(Records from a collection)
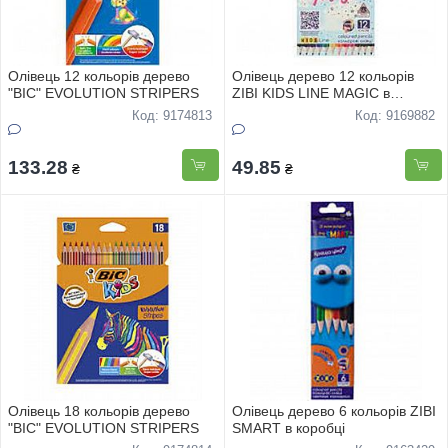
Олівець 12 кольорів дерево
Олівець дерево 12 кольорів
"BIC" EVOLUTION STRIPERS
ZIBI KIDS LINE MAGIC в
коробці
Код: 9174813
Код: 9169882
133.28
49.85
₴
₴
Олівець 18 кольорів дерево
Олівець дерево 6 кольорів ZIBI
"BIC" EVOLUTION STRIPERS
SMART в коробці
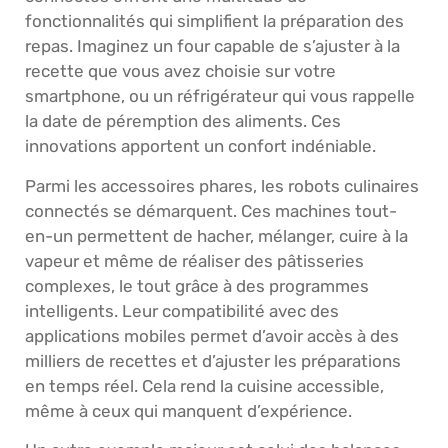
fonctionnalités qui simplifient la préparation des
repas. Imaginez un four capable de s’ajuster à la
recette que vous avez choisie sur votre
smartphone, ou un réfrigérateur qui vous rappelle
la date de péremption des aliments. Ces
innovations apportent un confort indéniable.
Parmi les accessoires phares, les robots culinaires
connectés se démarquent. Ces machines tout-
en-un permettent de hacher, mélanger, cuire à la
vapeur et même de réaliser des pâtisseries
complexes, le tout grâce à des programmes
intelligents. Leur compatibilité avec des
applications mobiles permet d’avoir accès à des
milliers de recettes et d’ajuster les préparations
en temps réel. Cela rend la cuisine accessible,
même à ceux qui manquent d’expérience.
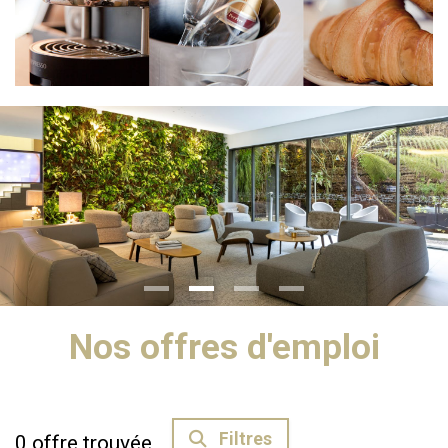
Nos offres d'emploi
Filtres
0
offre trouvée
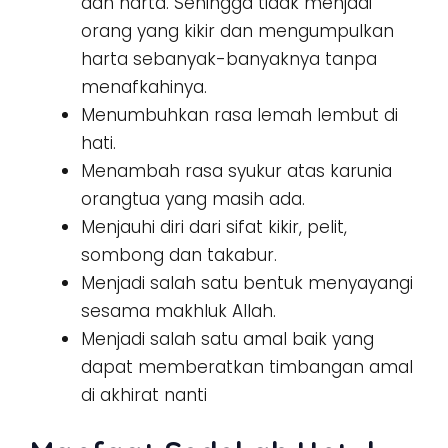
dan harta. Sehingga tidak menjadi
orang yang kikir dan mengumpulkan
harta sebanyak-banyaknya tanpa
menafkahinya.
Menumbuhkan rasa lemah lembut di
hati.
Menambah rasa syukur atas karunia
orangtua yang masih ada.
Menjauhi diri dari sifat kikir, pelit,
sombong dan takabur.
Menjadi salah satu bentuk menyayangi
sesama makhluk Allah.
Menjadi salah satu amal baik yang
dapat memberatkan timbangan amal
di akhirat nanti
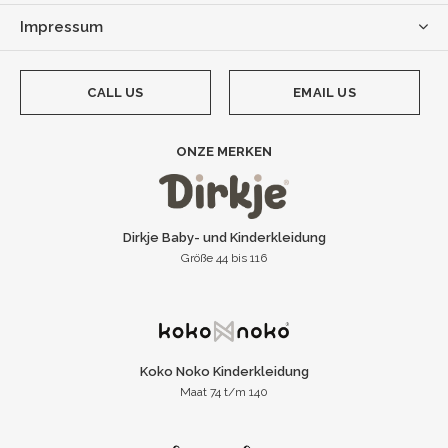
Impressum
CALL US
EMAIL US
ONZE MERKEN
Dirkje Baby- und Kinderkleidung
Größe 44 bis 116
Koko Noko Kinderkleidung
Maat 74 t/m 140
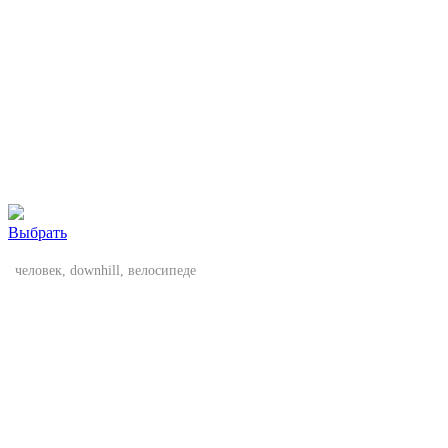
Выбрать
человек, downhill, велосипеде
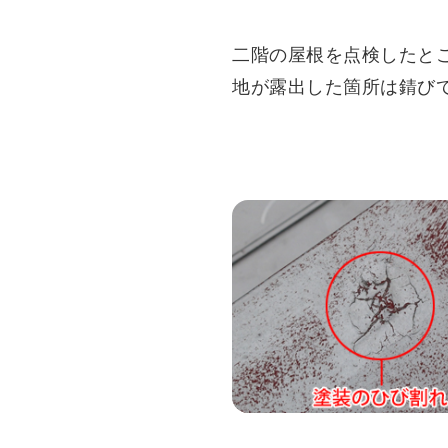
二階の屋根を点検したと
地が露出した箇所は錆び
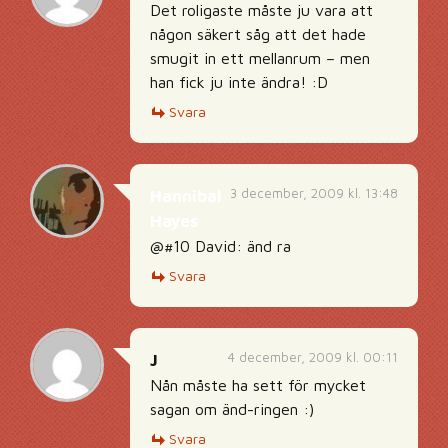
Det roligaste måste ju vara att
någon säkert såg att det hade
smugit in ett mellanrum – men
han fick ju inte ändra! :D
Svara
3 december, 2009 kl. 13:48
Hannibal
Hayes
@#10 David: änd ra
Svara
4 december, 2009 kl. 00:11
J
Nån måste ha sett för mycket
sagan om änd-ringen :)
Svara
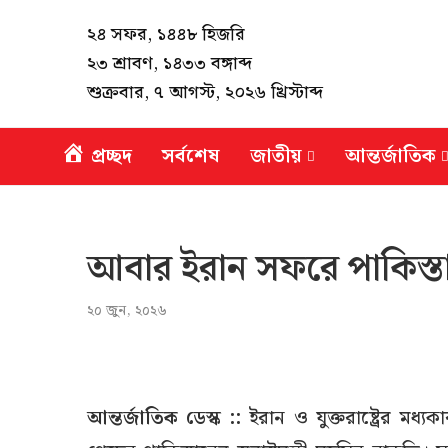
২৪ সফর, ১৪৪৮ হিজরি
২৩ শ্রাবণ, ১৪৩৩ বঙ্গাব্দ
শুক্রবার, ৭ আগস্ট, ২০২৬ খ্রিস্টাব্দ
প্রচ্ছদ
সর্বশেষ
জাতীয়
আন্তর্জাতিক
আবার ইরান সফরে পাকিস্তানের স
২০ জুন, ২০২৬
আন্তর্জাতিক ডেস্ক ::
ইরান ও যুক্তরাষ্ট্রের মধ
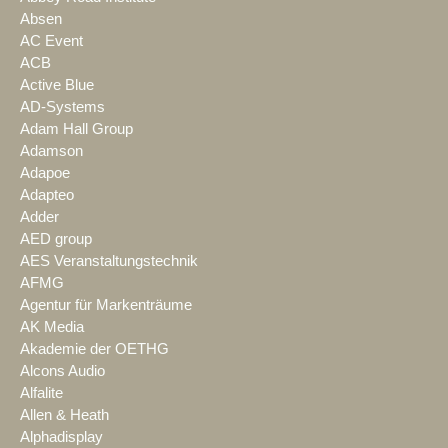
Absen
AC Event
ACB
Active Blue
AD-Systems
Adam Hall Group
Adamson
Adapoe
Adapteo
Adder
AED group
AES Veranstaltungstechnik
AFMG
Agentur für Markenträume
AK Media
Akademie der OETHG
Alcons Audio
Alfalite
Allen & Heath
Alphadisplay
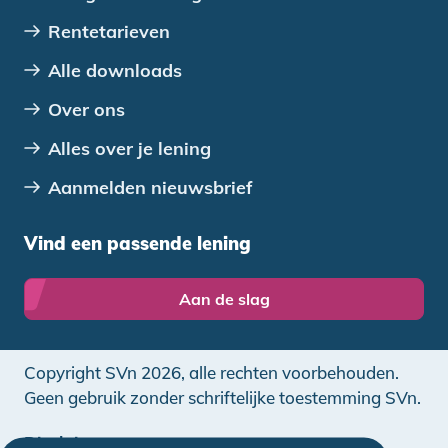
Rentetarieven
Alle downloads
Over ons
Alles over je lening
Aanmelden nieuwsbrief
Vind een passende lening
Aan de slag
Copyright SVn 2026, alle rechten voorbehouden.
Geen gebruik zonder schriftelijke toestemming SVn.
Disclaimer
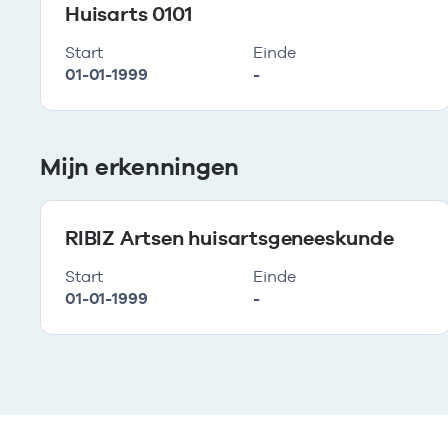
Huisarts 0101
Start
Einde
01-01-1999
-
Mijn erkenningen
RIBIZ Artsen huisartsgeneeskunde
Start
Einde
01-01-1999
-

HOW TO COMPLETE THIS TASK: With the pictures omitted, reproduce the records in full and exactly.

TASK ANSWER:
Олівець 12 кольорів дерево
Олівець дерево 12 кольорів
"BIC" EVOLUTION STRIPERS
ZIBI KIDS LINE MAGIC в
коробці
Код: 9174813
Код: 9169882
133.28
49.85
₴
₴
Олівець 18 кольорів дерево
Олівець дерево 6 кольорів ZIBI
"BIC" EVOLUTION STRIPERS
SMART в коробці
fonctionnalités qui simplifient la préparation des
repas. Imaginez un four capable de s’ajuster à la
recette que vous avez choisie sur votre
smartphone, ou un réfrigérateur qui vous rappelle
la date de péremption des aliments. Ces
innovations apportent un confort indéniable.
Parmi les accessoires phares, les robots culinaires
connectés se démarquent. Ces machines tout-
en-un permettent de hacher, mélanger, cuire à la
vapeur et même de réaliser des pâtisseries
complexes, le tout grâce à des programmes
intelligents. Leur compatibilité avec des
applications mobiles permet d’avoir accès à des
milliers de recettes et d’ajuster les préparations
en temps réel. Cela rend la cuisine accessible,
même à ceux qui manquent d’expérience.
Nos offres d'emploi
Filtres
0
offre trouvée
dan harta. Sehingga tidak menjadi
orang yang kikir dan mengumpulkan
harta sebanyak-banyaknya tanpa
menafkahinya.
Menumbuhkan rasa lemah lembut di
hati.
Menambah rasa syukur atas karunia
orangtua yang masih ada.
Menjauhi diri dari sifat kikir, pelit,
sombong dan takabur.
Menjadi salah satu bentuk menyayangi
sesama makhluk Allah.
Menjadi salah satu amal baik yang
dapat memberatkan timbangan amal
di akhirat nanti
Impressum
CALL US
EMAIL US
ONZE MERKEN
Dirkje Baby- und Kinderkleidung
Größe 44 bis 116
Koko Noko Kinderkleidung
Maat 74 t/m 140
Выбрать
человек, downhill, велосипеде
二階の屋根を点検したと
地が露出した箇所は錆び
Det roligaste måste ju vara att
någon säkert såg att det hade
smugit in ett mellanrum – men
han fick ju inte ändra! :D
Svara
3 december, 2009 kl. 13:48
Hannibal
Hayes
@#10 David: änd ra
Svara
4 december, 2009 kl. 00:11
J
Nån måste ha sett för mycket
sagan om änd-ringen :)
Svara
২৪ সফর, ১৪৪৮ হিজরি
২৩ শ্রাবণ, ১৪৩৩ বঙ্গাব্দ
শুক্রবার, ৭ আগস্ট, ২০২৬ খ্রিস্টাব্দ
প্রচ্ছদ
সর্বশেষ
জাতীয়
আন্তর্জাতিক
আবার ইরান সফরে পাকিস্তানের স
২০ জুন, ২০২৬
আন্তর্জাতিক ডেস্ক ::
ইরান ও যুক্তরাষ্ট্রের মধ
Absen
AC Event
ACB
Active Blue
AD-Systems
Adam Hall Group
Adamson
Adapoe
Adapteo
Adder
AED group
AES Veranstaltungstechnik
AFMG
Agentur für Markenträume
AK Media
Akademie der OETHG
Alcons Audio
Alfalite
Allen & Heath
Alphadisplay
Rentetarieven
Alle downloads
Over ons
Alles over je lening
Aanmelden nieuwsbrief
Vind een passende lening
Aan de slag
Copyright SVn 2026, alle rechten voorbehouden.
Geen gebruik zonder schriftelijke toestemming SVn.
Disclaimer
Huisarts 0101
Start
Einde
01-01-1999
-
Mijn erkenningen
RIBIZ Artsen huisartsgeneeskunde
Start
Einde
01-01-1999
-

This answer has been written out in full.